From Henri J. M. Nouwen, Life of the Beloved: Spiritual Living in a Secular World
“All I want to say to you is “You are the Beloved,” and all I hope is that you can hear these words as spoken to you with all the tenderness and force that love can hold. My only desire is to make these words reverberate in every corner of your being – “You are the Beloved.” The greatest gift my friendship can give to you is the gift of your Belovedness.
“I can give that gift only insofar as I have claimed it for myself. Isn’t that what friendship is all about: giving to each other the gift of our Belovedness? Yes, there is that voice, the voice that speaks from above and from within and that whispers softly or declares loudly: “You are my Beloved, on you my favor rests.” It certainly is not easy to hear that voice in a world filled with voices that shout: “You are no good, you are ugly; you are worthless; you are despicable, you are nobody – unless you can demonstrate the opposite.” These negative voices are so loud and so persistent that it is easy to believe them. That’s the great trap. It is the trap of self-rejection. Over the years, I have come to realize that the greatest trap in our life is not success, popularity or power, but self-rejection. Success, popularity and power can, indeed, present a great temptation, but their seductive quality often comes from the way they are part of the much larger temptation to self-rejection.

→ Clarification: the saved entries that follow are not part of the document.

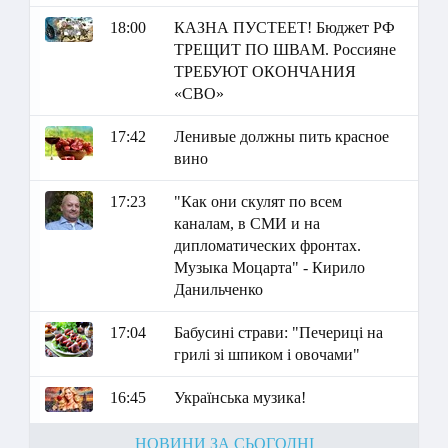
18:00
КАЗНА ПУСТЕЕТ! Бюджет РФ
ТРЕЩИТ ПО ШВАМ. Россияне
ТРЕБУЮТ ОКОНЧАНИЯ
«СВО»
17:42
Ленивые должны пить красное
вино
17:23
"Как они скулят по всем
каналам, в СМИ и на
дипломатических фронтах.
Музыка Моцарта" - Кирило
Данильченко
17:04
Бабусині страви: "Печериці на
грилі зі шпиком і овочами"
16:45
Українська музика!
НОВИНИ ЗА СЬОГОДНІ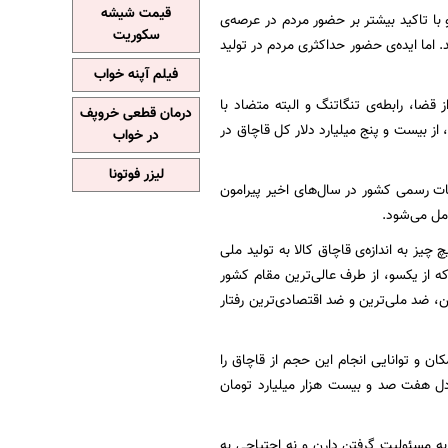
قیمت شیشه
 با تاکید بیشتر بر حضور مردم در عرصه‌ی
سکوریت
اما ایده‌ی حضور حداکثری مردم در تولید
فیلم آپنه خواب
 قضا، رابطه‌ی تنگاتنگ و البته متضاد با
درمان قطعی خروپف
از بیست و پنج ‌میلیارد دلار کل قاچاق در
در خواب
لیزر فوتونا
مات رسمی کشور در سال‌های اخیر پیرامون
امل می‌شود.
ز به اندازه‌ی قاچاق کالا به تولید ملی
 که از یکسو، از طرف عالی‌ترین مقام کشور
، ضد ملی‌ترین و ضد اقتصادی‌ترین رفتار
ن و توانایی انجام این حجم از قاچاق را
عادل هفت صد و بیست هزار میلیارد تومان
ه مسئولیت گرفتن دارن و نه احتیاجی به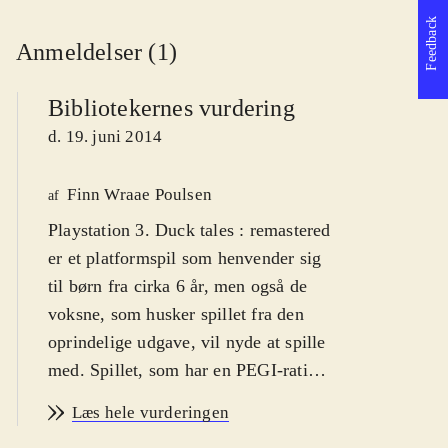
Feedback
Anmeldelser (1)
Bibliotekernes vurdering
d. 19. juni 2014
Finn Wraae Poulsen
af
Playstation 3. Duck tales : remastered
er et platformspil som henvender sig
til børn fra cirka 6 år, men også de
voksne, som husker spillet fra den
oprindelige udgave, vil nyde at spille
med. Spillet, som har en PEGI-rating
på 7, har advarselsikoner for vold,
Læs hele vurderingen
men det er absolut den humoristiske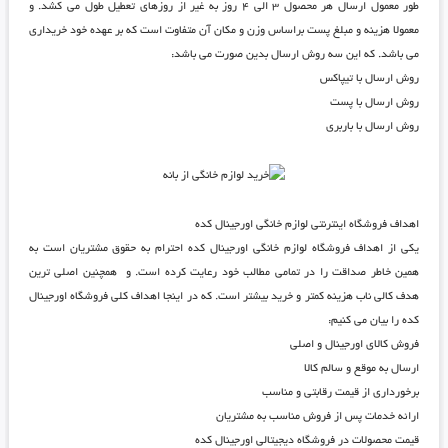
طور معمول ارسال هر محصول ۳ الی ۴ روز به غیر از روزهای تعطیل طول می کشد. و
معمولا هزینه و مبلغ پست براساس وزن و مکان آن متفاوت است که بر عهده خود خریداری
می باشد. که این سه روش ارسال بدین صورت می باشد:
روش ارسال با تیپاکس
روش ارسال با پست
روش ارسال با باربری
اهداف فروشگاه اینترنتی لوازم خانگی اورجینال کده
یکی از اهداف
فروشگاه لوازم خانگی اورجینال کده
احترام به حقوق مشتریان است به
همین خاطر صداقت را در تمامی مطالب خود رعایت کرده است. و همچنین اصلی ترین
هدف کالی ناب هزینه کمتر و خرید بیشتر است. که در اینجا اهداف کلی
فروشگاه اورجینال
کده
را بیان می کنیم:
فروش کالای اورجینال و اصلی
ارسال به موقع و سالم کالا
برخورداری از قیمت رقابتی و مناسب
ارائه خدمات پس از فروش مناسب به مشتریان
قیمت محصولات در فروشگاه دیجیتالی اورجینال کده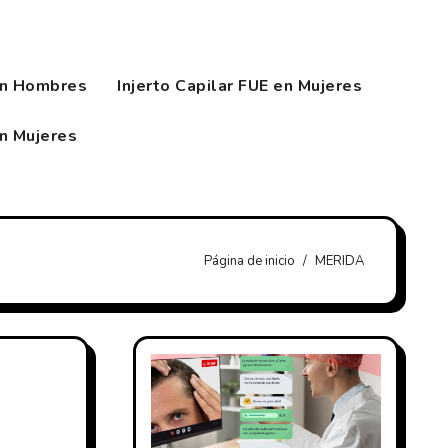
en Hombres
Injerto Capilar FUE en Mujeres
en Mujeres
Página de inicio
MERIDA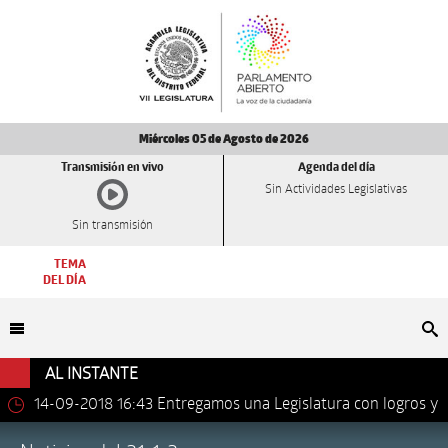
Miércoles 05 de Agosto de 2026
Transmisión en vivo
Agenda del día
Sin Actividades Legislativas
Sin transmisión
TEMA
DEL DÍA
Bu
AL INSTANTE
14-09-2018 16:43
Entregamos una Legislatura con logros y
avances importantes: Dip. Leonel Luna Estrada.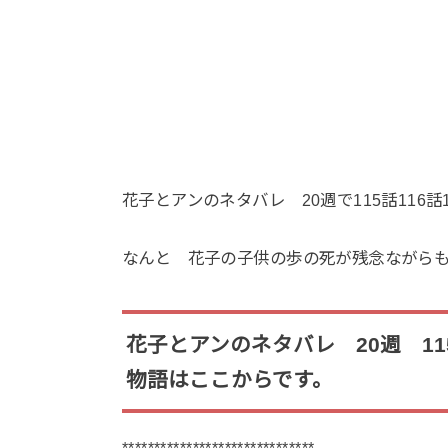
花子とアンのネタバレ 20週で115話116
なんと 花子の子供の歩の死が残念ながら
花子とアンのネタバレ 20週 115
物語はここからです。
******************************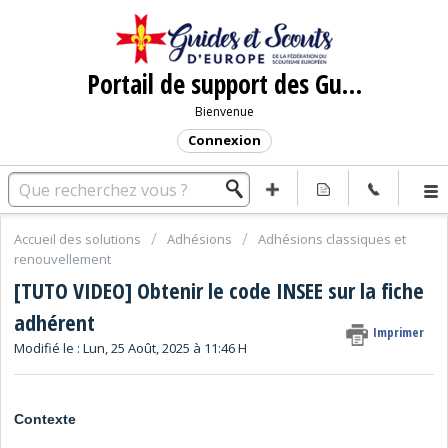
Portail de support des Guides et Scouts d'Europe
Bienvenue
Connexion
Accueil des solutions
Adhésions
Adhésions classiques et
renouvellement
[TUTO VIDEO] Obtenir le code INSEE sur la fiche
adhérent
Imprimer
Modifié le : Lun, 25 Août, 2025 à 11:46 H
Contexte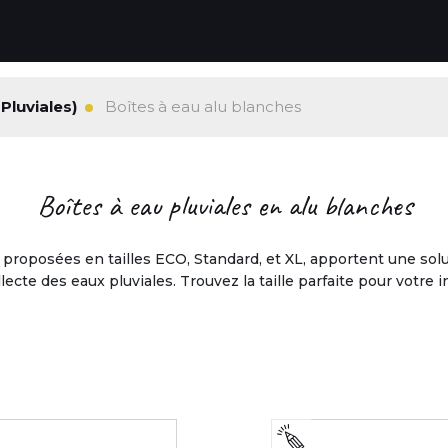
Pluviales)
Boîtes à eau alu blanches
Boîtes à eau pluviales en alu blanches
 proposées en tailles ECO, Standard, et XL, apportent une solu
llecte des eaux pluviales. Trouvez la taille parfaite pour votre in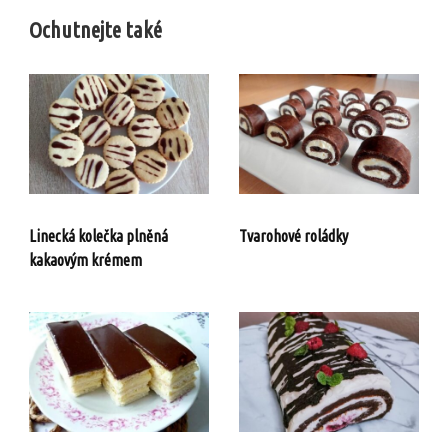
Ochutnejte také
Linecká kolečka plněná
Tvarohové roládky
kakaovým krémem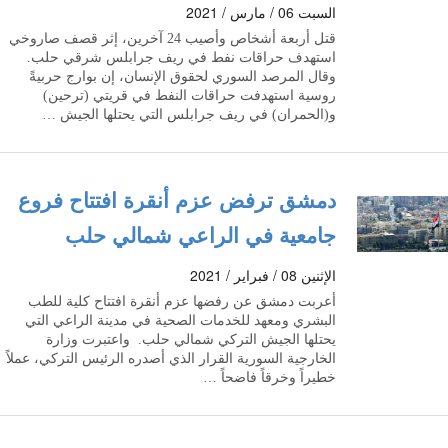
السبت 06 / مارس / 2021
قتل أربعة أشخاص وأصيب 24 آخرين، إثر قصف صاروخي
استهدف حراقات نفط في ريف جرابلس شرقي حلب.
وقال المرصد السوري لحقوق الإنسان، إن بوارج حربيةً
روسية استهدفت حراقات النفط في قريتي (ترحين)
و(الحمران) في ريف جرابلس التي يحتلها الجيش …
دمشق ترفض عزم أنقرة افتتاح فروع
جامعية في الراعي شمالي حلب
الإثنين 08 / فبراير / 2021
أعربت دمشق عن رفضها عزم أنقرة افتتاح كلية للطب
البشري ومعهد للخدمات الصحية في مدينة الراعي التي
يحتلها الجيش التركي شمالي حلب. واعتبرت وزارة
الخارجية السورية القرار الذي أصدره الرئيس التركي، عملاً
خطيراً وخرقاً فاضحاً …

“When we have come to believe in the voices that call us worthless and unlovable, then success, popularity and power are easily perceived as attractive solutions. The real trap, however, is self-rejection. I am constantly surprised at how quickly I give in to this temptation. As soon as someone accuses me or criticizes me, as soon as I am rejected, left alone or abandoned, I find myself thinking: “Well, that proves once again that I am a nobody.” Instead of taking a critical look at the circumstances or trying to understand my own and others’ limitations, I tend to blame myself – not just for what I did, but for who I am. My dark side says: “I am no good. . . . I deserve to be pushed aside, forgotten, rejected and abandoned.”. . .Self-rejection is the greatest enemy of the spiritual life because it contradicts the sacred voice that calls us the “Beloved.” Being the Beloved expresses the core truth of our existence.”